• Mai 2022

LIEBER MAX KÜNG …

In der letzten «Magazin»-Ausgabe schrieben Sie, Saab würde nur noch Kampfflugzeuge herstellen. Diese Aussage ist nicht falsch, aber auch nicht richtig. Bezüglich Flugzeuge ist der Sachverhalt korrekt. Da gibts aus Schweden nur noch den mannigfaltig bombenbestückten Gripen.

Auch Autos stellen sie ja in Trollhättan schon länger nicht mehr her, leider; ich selbst fuhr einen Saab, bis es den Turbolader lupfte, einen 9-5 Aero Kombi, best car ever, wie der/die Amerikaner:in sagen würde, obwohl der/die das niemals sagen würde, denn in Amerika drüben fuhr man noch nie gerne Kombis, schon gar nicht solche von Saab, das merkte auch der geniale Schriftsteller Kurt Vonnegut («Schlachthof 5 oder Der Kinderkreuzzug», ein sagenhaft komisches, aber vor allem auch trauriges Buch über den Krieg … könnte man auch wieder mal lesen … ), der im Nebenberuf eine Saab-Vertretung auf Cape Cod unterhielt. Allerdings liefen die Geschäfte mit den schwedischen Autos nicht besonders gut. Er versagte als Autoverkäufer, was Vonnegut später als (nicht ernst gemeinten) Grund anführte, weshalb er von den Schweden niemals den Nobelpreis für Literatur erhielt.

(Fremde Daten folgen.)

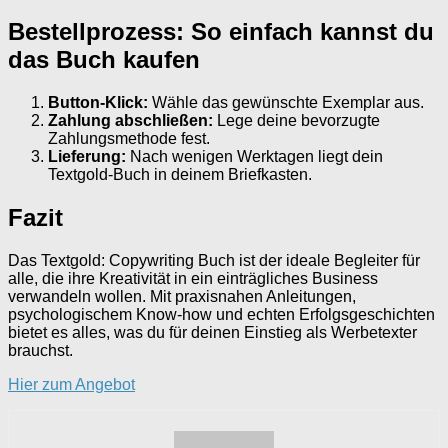
Bestellprozess: So einfach kannst du
das Buch kaufen
Button-Klick:
Wähle das gewünschte Exemplar aus.
Zahlung abschließen:
Lege deine bevorzugte
Zahlungsmethode fest.
Lieferung:
Nach wenigen Werktagen liegt dein
Textgold-Buch in deinem Briefkasten.
Fazit
Das Textgold: Copywriting Buch ist der ideale Begleiter für
alle, die ihre Kreativität in ein einträgliches Business
verwandeln wollen. Mit praxisnahen Anleitungen,
psychologischem Know-how und echten Erfolgsgeschichten
bietet es alles, was du für deinen Einstieg als Werbetexter
brauchst.
Hier zum Angebot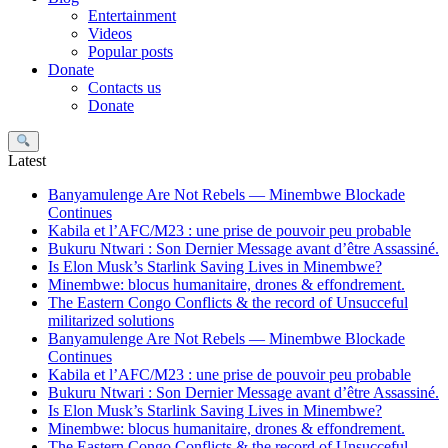
Entertainment
Videos
Popular posts
Donate
Contacts us
Donate
Search
Latest
Banyamulenge Are Not Rebels — Minembwe Blockade
Continues
Kabila et l’AFC/M23 : une prise de pouvoir peu probable
Bukuru Ntwari : Son Dernier Message avant d’être Assassiné.
Is Elon Musk’s Starlink Saving Lives in Minembwe?
Minembwe: blocus humanitaire, drones & effondrement.
The Eastern Congo Conflicts & the record of Unsucceful
militarized solutions
Banyamulenge Are Not Rebels — Minembwe Blockade
Continues
Kabila et l’AFC/M23 : une prise de pouvoir peu probable
Bukuru Ntwari : Son Dernier Message avant d’être Assassiné.
Is Elon Musk’s Starlink Saving Lives in Minembwe?
Minembwe: blocus humanitaire, drones & effondrement.
The Eastern Congo Conflicts & the record of Unsucceful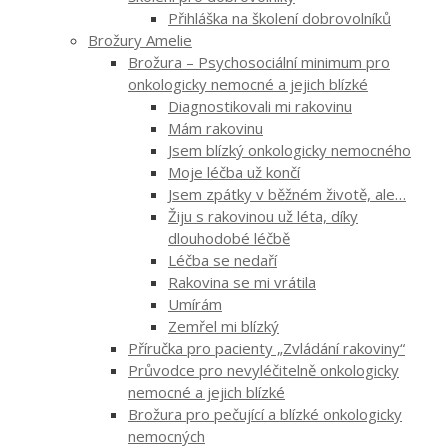
Přihláška na školení dobrovolníků
Brožury Amelie
Brožura – Psychosociální minimum pro
onkologicky nemocné a jejich blízké
Diagnostikovali mi rakovinu
Mám rakovinu
Jsem blízký onkologicky nemocného
Moje léčba už končí
Jsem zpátky v běžném životě, ale…
Žiju s rakovinou už léta, díky
dlouhodobé léčbě
Léčba se nedaří
Rakovina se mi vrátila
Umírám
Zemřel mi blízký
Příručka pro pacienty „Zvládání rakoviny“
Průvodce pro nevyléčitelně onkologicky
nemocné a jejich blízké
Brožura pro pečující a blízké onkologicky
nemocných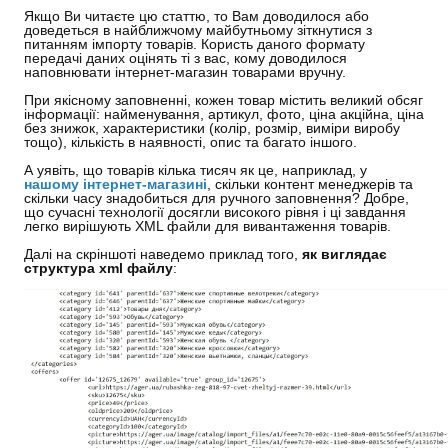
Якщо Ви читаєте цю статтю, то Вам доводилося або
доведеться в найближчому майбутньому зіткнутися з
питанням імпорту товарів. Користь даного формату
передачі даних оцінять ті з вас, кому доводилося
наповнювати інтернет-магазин товарами вручну.
При якісному заповненні, кожен товар містить великий обсяг
інформації: найменування, артикул, фото, ціна акційна, ціна
без знижок, характеристики (колір, розмір, виміри виробу
тощо), кількість в наявності, опис та багато іншого.
А уявіть, що товарів кілька тисяч як це, наприклад, у
нашому інтернет-магазині
, скільки контент менеджерів та
скільки часу знадобиться для ручного заповнення? Добре,
що сучасні технології досягли високого рівня і ці завдання
легко вирішують XML файли для вивантаження товарів.
Далі на скріншоті наведемо приклад того,
як виглядає
структура xml файлу
: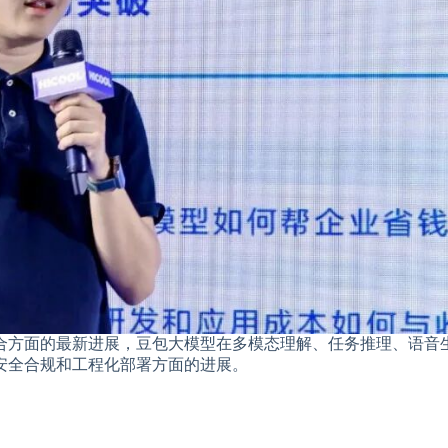
合方面的最新进展，豆包大模型在多模态理解、任务推理、语音
安全合规和工程化部署方面的进展。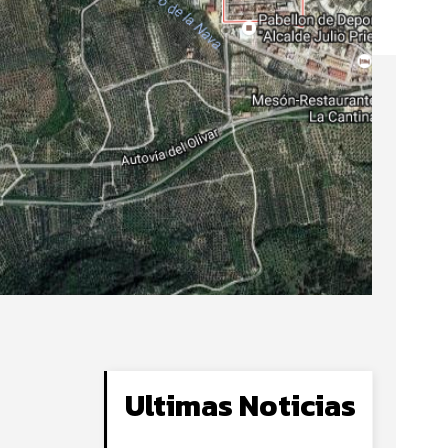
Ultimas Noticias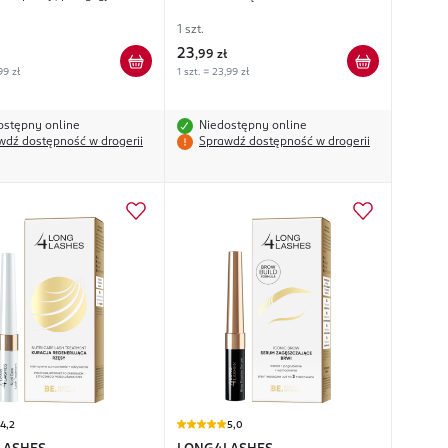
1 szt.
23
,
99 zł
99 zł
1 szt. = 23,99 zł
ostępny online
Niedostępny online
wdź dostępność w drogerii
Sprawdź dostępność w drogerii
4,2
5,0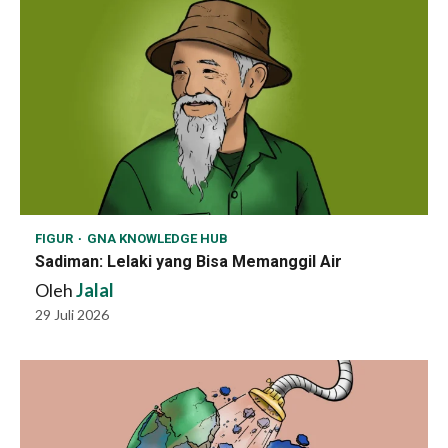
FIGUR
GNA KNOWLEDGE HUB
Sadiman: Lelaki yang Bisa Memanggil Air
Oleh
Jalal
29 Juli 2026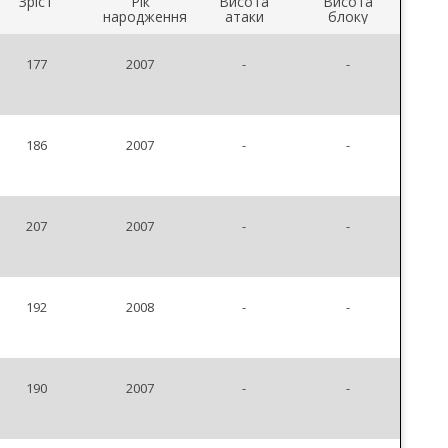
Зріст
Рік
Висота
Висота
народження
атаки
блоку
177
2007
-
-
186
2007
-
-
207
2007
-
-
192
2008
-
-
190
2007
-
-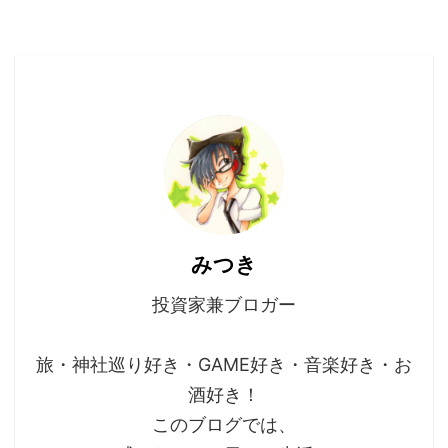
みつき
投資家兼ブロガー
旅・神社巡り好き・GAME好き・音楽好き・お
酒好き！
このブログでは、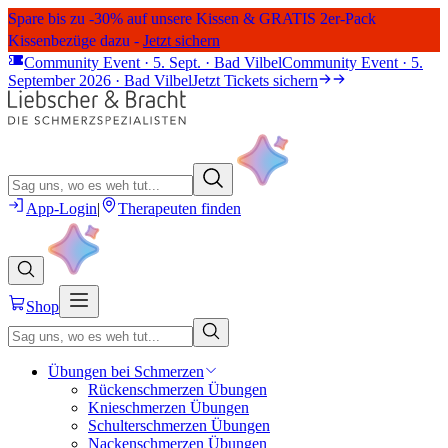
Spare bis zu -30% auf unsere Kissen & GRATIS 2er-Pack
Kissenbezüge dazu -
Jetzt sichern
Community Event · 5. Sept. · Bad Vilbel
Community Event · 5.
September 2026 · Bad Vilbel
Jetzt Tickets sichern
App-Login
|
Therapeuten finden
Shop
Übungen bei Schmerzen
Rückenschmerzen Übungen
Knieschmerzen Übungen
Schulterschmerzen Übungen
Nackenschmerzen Übungen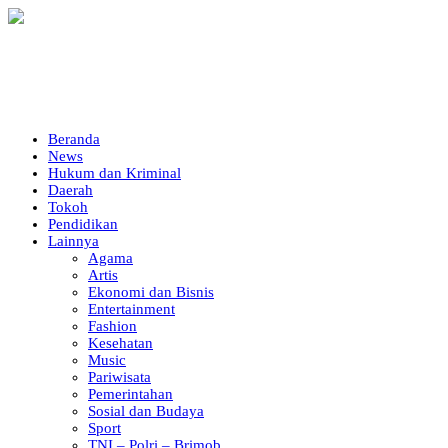
Beranda
News
Hukum dan Kriminal
Daerah
Tokoh
Pendidikan
Lainnya
Agama
Artis
Ekonomi dan Bisnis
Entertainment
Fashion
Kesehatan
Music
Pariwisata
Pemerintahan
Sosial dan Budaya
Sport
TNI – Polri – Brimob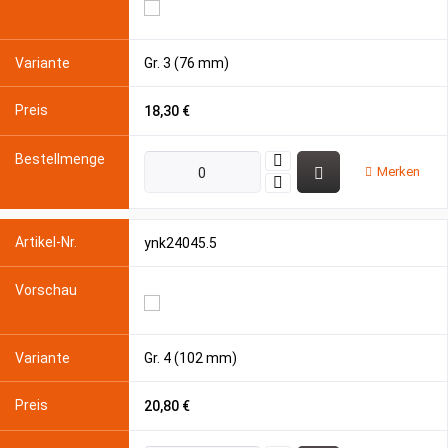
Gr. 3 (76 mm)
18,30 €
Merken
ynk24045.5
Gr. 4 (102 mm)
20,80 €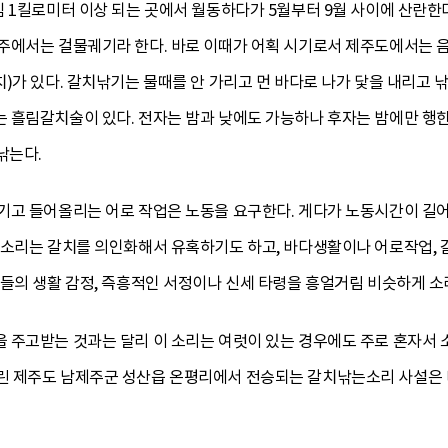
심 1킬로미터 이상 되는 곳에서 월동하다가 5월부터 9월 사이에 산란
에서는 걸물궤기라 한다. 바로 이때가 어획 시기로서 제주도에서는 음력 
)가 있다. 갈치낚기는 물때를 안 가리고 먼 바다로 나가 닻을 내리고 
흘림갈치술이 있다. 전자는 밤과 낮에도 가능하나 후자는 밤에만 행한다
낚는다.
기고 들어올리는 어로 작업은 노동을 요구한다. 게다가 노동시간이 길어
 소리는 갈치를 의인화해서 유혹하기도 하고, 바다생활이나 어로작업, 
성들의 생활 감정, 즉흥적인 서정이나 신세 타령을 흥얼거림 비슷하게 
 주고받는 것과는 달리 이 소리는 여럿이 있는 경우에도 주로 혼자서 
 제주도 남제주군 성산읍 온평리에서 전승되는 갈치낚는소리 사설은 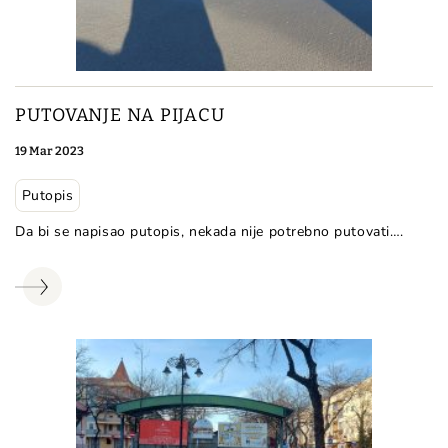
PUTOVANJE NA PIJACU
19 Mar 2023
Putopis
Da bi se napisao putopis, nekada nije potrebno putovati….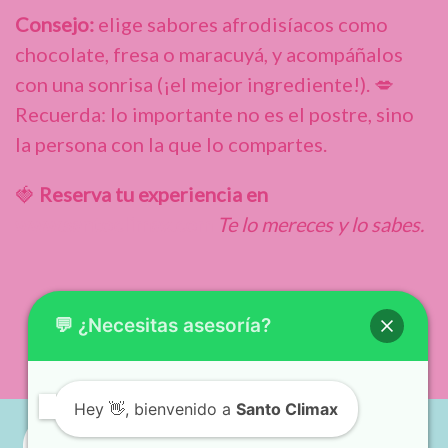
Consejo:
elige sabores afrodisíacos como
chocolate, fresa o maracuyá, y acompáñalos
con una sonrisa (¡el mejor ingrediente!). 💋
Recuerda: lo importante no es el postre, sino
la persona con la que lo compartes.
🍓
Reserva tu experiencia en
www.santoclimax.com
Te lo mereces y lo sabes.
💬 ¿Necesitas asesoría?
Hey
👋, bienvenido a
Santo Climax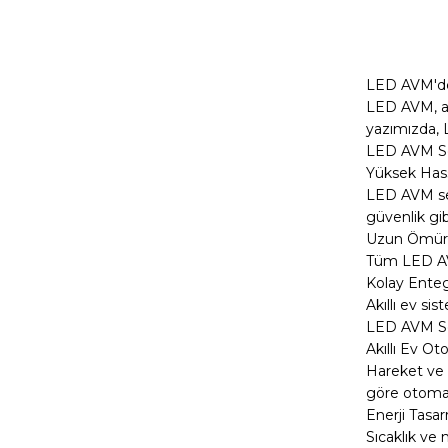
LED AVM'den
LED AVM, ay
yazımızda, L
LED AVM Sen
Yüksek Has
LED AVM sens
güvenlik gi
Uzun Ömür v
Tüm LED AVM
Kolay Ente
Akıllı ev s
LED AVM Sen
Akıllı Ev O
Hareket ve ı
göre otomati
Enerji Tasar
Sıcaklık ve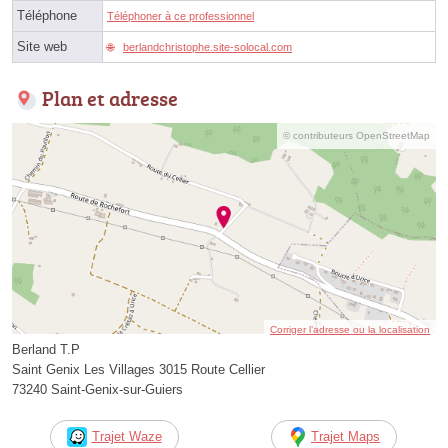
Téléphone
Téléphoner à ce professionnel
Site web
berlandchristophe.site-solocal.com
Plan et adresse
© contributeurs OpenStreetMap
Corriger l’adresse ou la localisation
Berland T.P
Saint Genix Les Villages 3015 Route Cellier
73240 Saint-Genix-sur-Guiers
Trajet Waze
Trajet Maps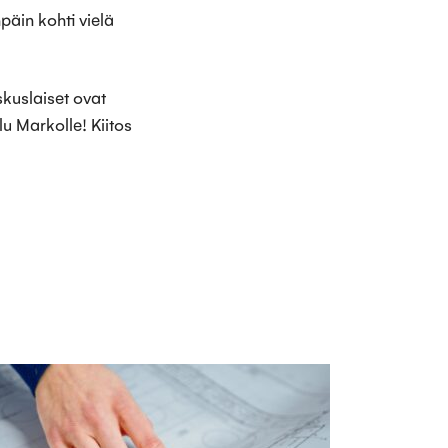
päin kohti vielä
skuslaiset ovat
lu Markolle! Kiitos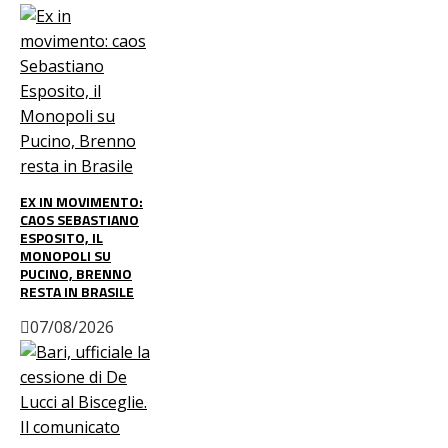
EX IN MOVIMENTO:
CAOS SEBASTIANO
ESPOSITO, IL
MONOPOLI SU
PUCINO, BRENNO
RESTA IN BRASILE
07/08/2026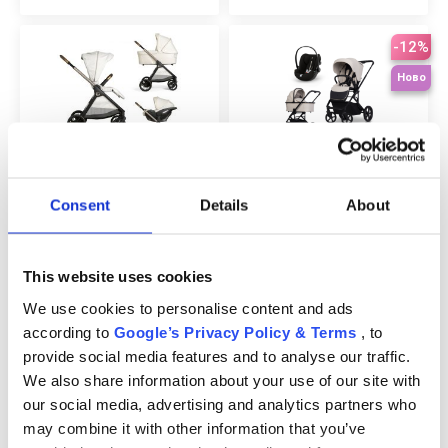
Начини за плащане
Политика за доставка и връщане
-12%
Ново
Форма за връщане
Гаранция на продукта
CHICCO BELLAGIO БЕБЕШКА
CAVOE MOI XL БЕБЕШКА
ECC
КОЛИЧКА 3 В 1 С КОШ ЗА
КОЛИЧКА 3 В 1 С КОШ ЗА
НОВОРОДЕНО FLEXI И СТОЛЧЕ
НОВОРОДЕНО И СТОЛЧЕ ЗА
Consent
Details
About
ЗА КОЛА KORY AIR PLUS
КОЛА CYBEX CLOUD G PLUS
Контакт
975 €
1.044 €
915 €
This website uses cookies
-9%
-13%
Copyright 2026 BabyMatters
We use cookies to personalise content and ads
Промоция
Промоция
according to
Google’s Privacy Policy & Terms
, to
provide social media features and to analyse our traffic.
We also share information about your use of our site with
CYBEX BALIOS S LUX БЕБЕШКА
CYBEX MELIO CARBON
our social media, advertising and analytics partners who
КОЛИЧКА 3 В 1 + КОШ ЗА
БЕБЕШКА КОЛИЧКА 3 В 1 С
НОВОРОДЕНО И СТОЛЧЕ ЗА
КОШ ЗА НОВОРОДЕНО И
may combine it with other information that you’ve
КОЛА CLOUD G PLUS
СТОЛЧЕ ЗА КОЛА ATON S2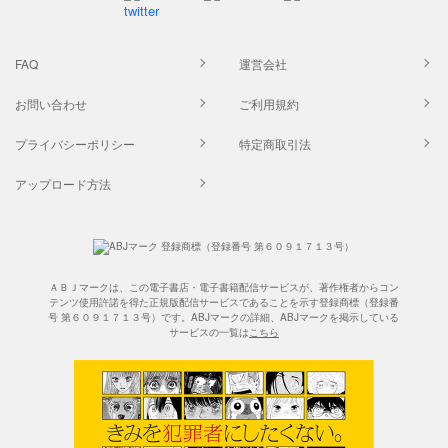
FAQ
運営会社
お問い合わせ
ご利用規約
プライバシーポリシー
特定商取引法
アップロード方法
ＡＢＪマークは、この電子書店・電子書籍配信サービスが、著作権者からコン
テンツ使用許諾を得た正規版配信サービスであることを示す登録商標（登録番
号 第６０９１７１３号）です。ABJマークの詳細、ABJマークを掲示している
サービスの一覧は
こちら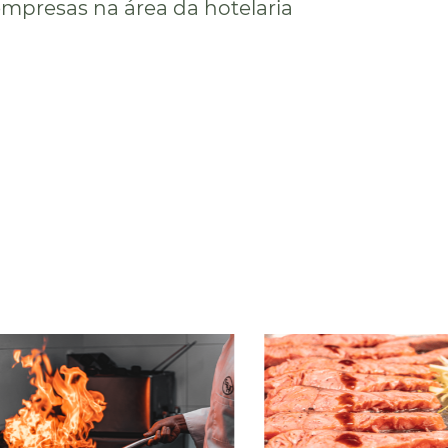
 empresas na área da hotelaria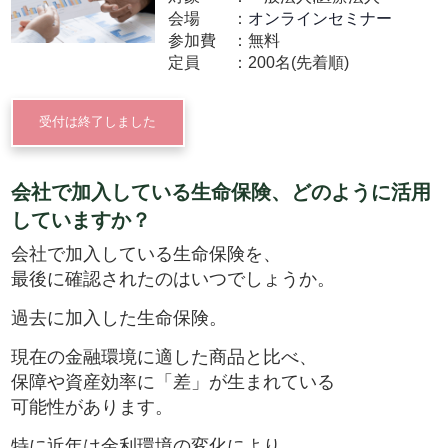
会場
オンラインセミナー
参加費
無料
定員
200名(先着順)
受付は終了しました
会社で加入している生命保険、どのように活用
していますか？
会社で加入している生命保険を、
最後に確認されたのはいつでしょうか。
過去に加入した生命保険。
現在の金融環境に適した商品と比べ、
保障や資産効率に「差」が生まれている
可能性があります。
特に近年は金利環境の変化により、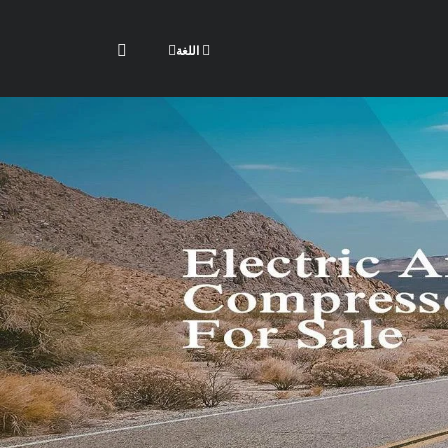
اللغة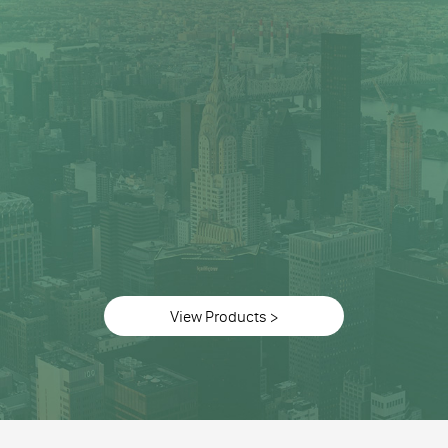
View Products >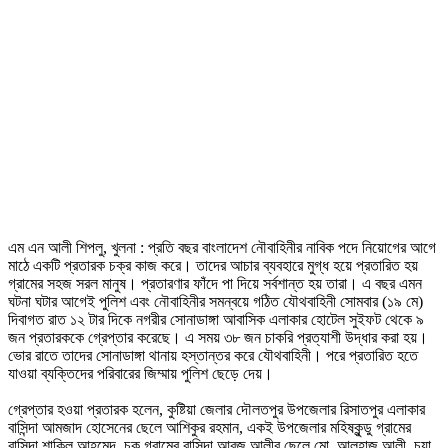
এম এন আলী শিপলু, খুলনা : প্রতি বছর বাংলাদেশ নৌবাহিনীর নাবিক পদে নিয়োগের আগে
মাঠে একটি প্রতারক চক্র কাজ করে। তাদের আচার ব্যবহারে মুগ্ধ হয়ে প্রতারিত হয়
গ্রামের সহজ সরল মানুষ। প্রতারণার ফাঁদে পা দিয়ে সর্বশান্ত হয় তারা। এ বছর এমন
ঘটনা ঘটার আগেই পুলিশ এবং নৌবাহিনীর সমন্বয়ে গঠিত যৌথবাহিনী সোমবার (১৯ মে)
দিবাগত রাত ১২ টার দিকে নগরীর সোনাডাঙ্গা আবাসিক এলাকার হোটেল সুইফট থেকে ৯
জন প্রতারককে গ্রেপ্তার করেছে। এ সময় ৩৮ জন চাকরি প্রত্যাশী উদ্ধার করা হয়।
ভোর রাতে তাদের সোনাডাঙ্গা থানায় হস্তান্তর করে যৌথবাহিনী। পরে প্রতারিত হতে
যাওয়া ব্যক্তিদের পরিবারের জিম্মায় পুলিশ ছেড়ে দেয়।
গ্রেপ্তার হওয়া প্রতারক হলেন, কুষ্টিয়া জেলার দৌলতপুর উপজেলার রিসাতপুর এলাকার
বাসিন্দা আমজাদ হোসেনের ছেলে আশিকুর রহমান, একই উপজেলার মহিষকুন্ডু গ্রামের
বাসিন্দা শাকিল আহমেদ, চক গ্রামের বাসিন্দা আরজ আলীর ছেলে মো. আলহাজ আলী, চুয়া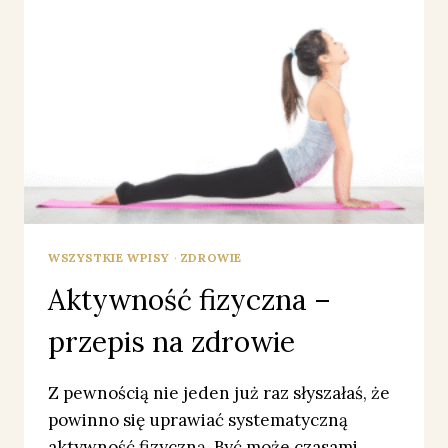
WSZYSTKIE WPISY
·
ZDROWIE
Aktywność fizyczna –
przepis na zdrowie
Z pewnością nie jeden już raz słyszałaś, że
powinno się uprawiać systematyczną
aktywność fizyczną. Być może czasami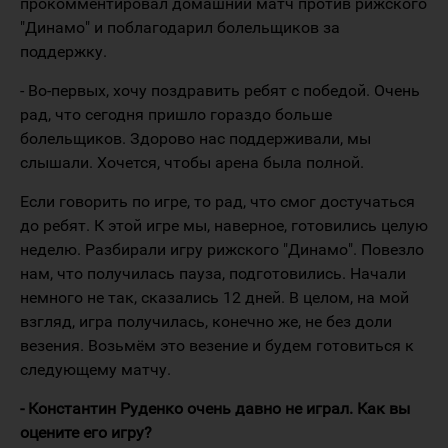
прокомментировал домашний матч против рижского
"Динамо" и поблагодарил болельщиков за
поддержку.
- Во-первых, хочу поздравить ребят с победой. Очень
рад, что сегодня пришло гораздо больше
болельщиков. Здорово нас поддерживали, мы
слышали. Хочется, чтобы арена была полной.
Если говорить по игре, то рад, что смог достучаться
до ребят. К этой игре мы, наверное, готовились целую
неделю. Разбирали игру рижского "Динамо". Повезло
нам, что получилась пауза, подготовились. Начали
немного не так, сказались 12 дней. В целом, на мой
взгляд, игра получилась, конечно же, не без доли
везения. Возьмём это везение и будем готовиться к
следующему матчу.
- Константин Руденко очень давно не играл. Как вы
оцените его игру?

Wie gesagt: Saab 9-5 Aero! Best car ever, obwohl Spitzfindige nun einwenden könnten: «Und warum ging er dann kaputt, wenn er sooo gut gewesen sein soll?» Nun, ich jedenfalls vermisse meinen 9-5er, aber darum geht es hier ja nicht, sondern darum, was Saab heute noch alles baut, abgesehen von Kampfflugzeugen. Zum Beispiel schmieden sie handliche Waffen und haben ein Panzerabwehrsystem entwickelt. Es trägt den Namen «NLAW». Rüstungskonzerne lieben Akronyme (Saab hat allerdings auch eine Bazooka mit dem klangvollen Namen «Carl-Gustaf» im Programm).

NLAW steht für «Next Generation Light Anti-Tank Weapon». Ein mobiles System. 12,5 Kilo schwer. Man feuert es geschultert ab. Reichweite bis 800 Meter. Damit knackt man Panzer, Saab schreibt: «The ultimate tank killer». Auch die Schweizer Armee hat diese Waffe seit 2017 in ihrem Requisitenschrank. Zudem: Der Gefechtskopf ist swiss made, stammt aus der Saab-Filiale im beschaulichen Thun.

Aktuell werden mit diesen Dingern russische Panzer in der Ukraine in die Luft gejagt. Die ukrainischen NLAWs sind Geschenke aus Grossbritannien. Expert:innen meinen, diese Waffen von Saab seien im besonderen Masse dafür mitverantwortlich, dass der Einmarsch der Russ:innen nicht so lief, wie die Russ:innen sich dies gedacht hatten, die Verluste von Panzern seien signifikant. Denn die NLAW sei äusserst effektiv dank dem sogenannten Overfly Top Attack Mode.

Dabei wird nicht direkt auf das Objekt gefeuert, der Gefechtskopf wird rund einen Meter über dem Ziel mit einer zum Boden gerichteten Ladung gezündet. Der durch die Hohlladung gebildete Stachel durchschlägt die Panzerung sodann von oben, wo der Kampfpanzer traditionellerweise am empfindlichsten ist. Eigentlich, so denkt man, sind Waffen böse. Sie töten Menschen. Aber in diesem Fall sind sie gut. Wenigstens aus Sicht der Verteidiger:innen. Die NLAWs beschützen Menschen, indem sie Menschen töten, die die Absicht haben, Menschen zu töten, zu erschiessen, zu massakrieren.

Wie gesagt, lieber Herr Küng: Ihre Aussage bezüglich Saab war weder falsch noch richtig – so wie vieles auf dieser Welt weder gänzlich falsch oder richtig ist. Was man hingegen klar sagen kann: Alles ist kompliziert – es ist zum Verzweifeln.